Zoom fixes macOS installer loophole with a new update
Zoom was getting installed on Mac devices automatically with a fake consent prompt.
Even as Zoom has grown in popularity, the video conferencing app has come under scanner over a variety of privacy and security issues. Following the wide criticism, Zoom has been fixing one security loophole and another. The latest is the fix to macOS installer which allowed the app to be installed on users' Mac devices without a final consent.
Software engineer Felix Seele reported that Zoom used preinstallation scripts. The auto install was like how malwares are often installed on users' devices without their knowledge.
Responding to the loophole reported, Zoom CEO said the process was aimed at simplifying the installation process.
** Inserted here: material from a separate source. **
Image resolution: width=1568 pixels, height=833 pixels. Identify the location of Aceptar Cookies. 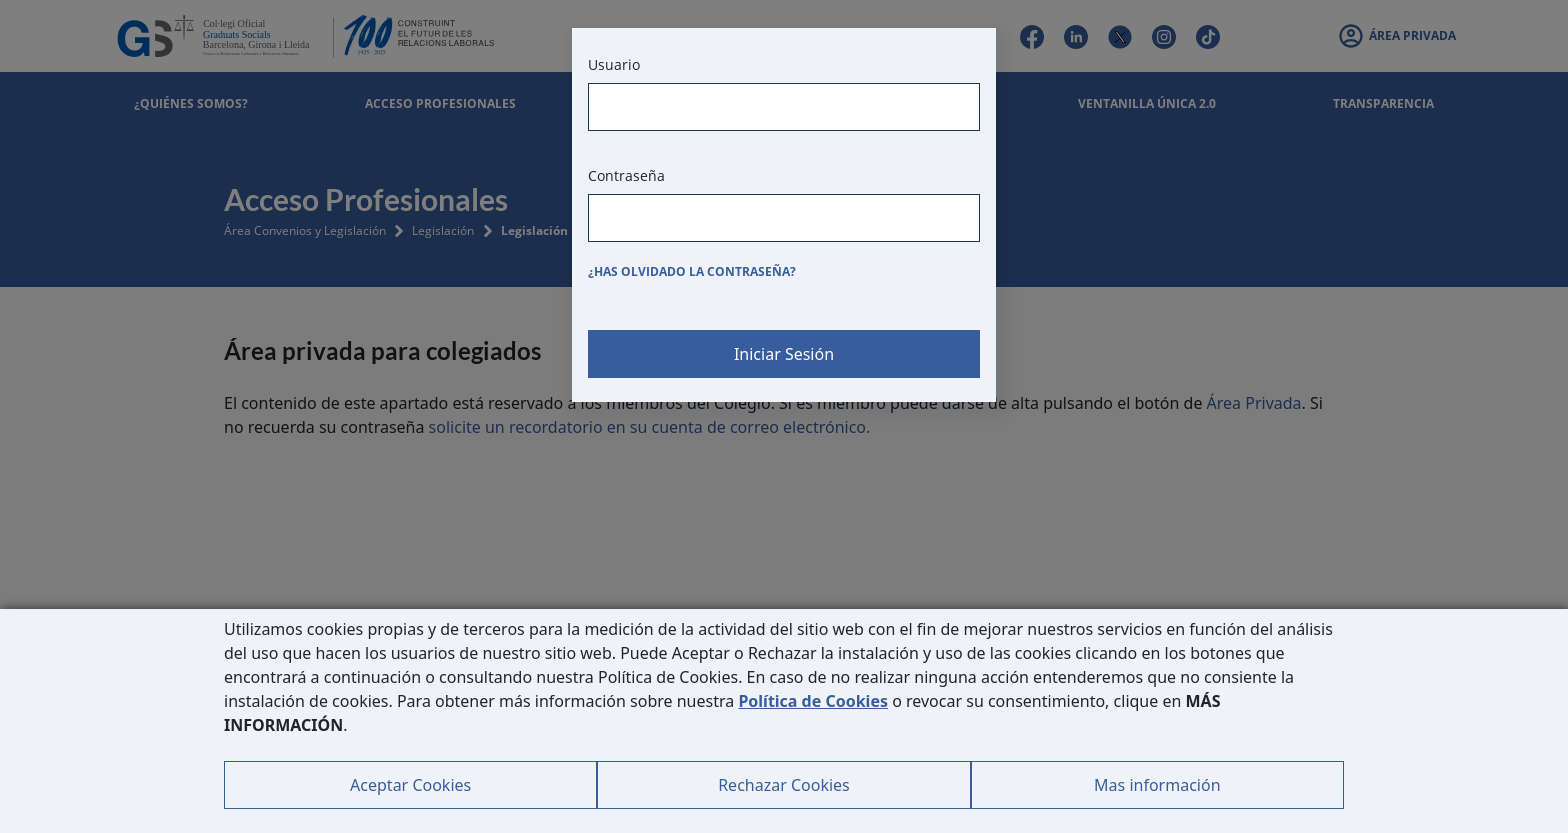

He said the process allowed new users to join a meeting faster. Later, Zoom released an update to fix the auto installer.
"They completely removed the preinstall stuff, so you now need to click through the installer as it ought to be," Seele told The Verge. "I must say that I am impressed. I expected them to maybe change the dialog, but since the 'zero-click' aspect was so important to them, I thought they would stick with the preinstall-trick."
Thank you for your feedback! We implemented to balance the number of clicks given the limitations of the standard technology. To join a meeting from a Mac is not easy, that is why this method is used by Zoom and others. Your point is well taken and we will continue to improve.— Eric S. Yuan (@ericsyuan) March 31, 2020
As said earlier, Zoom has become a viral video conferencing app as millions of people are turning to digital tools for communication in the wake of Covid-19 pandemic. Zoom said its platform has seen userbase soaring from 10 million daily users to over 200 million daily users.
A spate of security vulnerabilities, however, has forced Zoom to announce a 90-day freeze on features.
Yuan in a blog post explained that the platform was primarily designed for enterprises with full IT support. "...we did not design the product with the foresight that, in a matter of weeks, every person in the world would suddenly be working, studying, and socializing from home," he wrote in a blog post.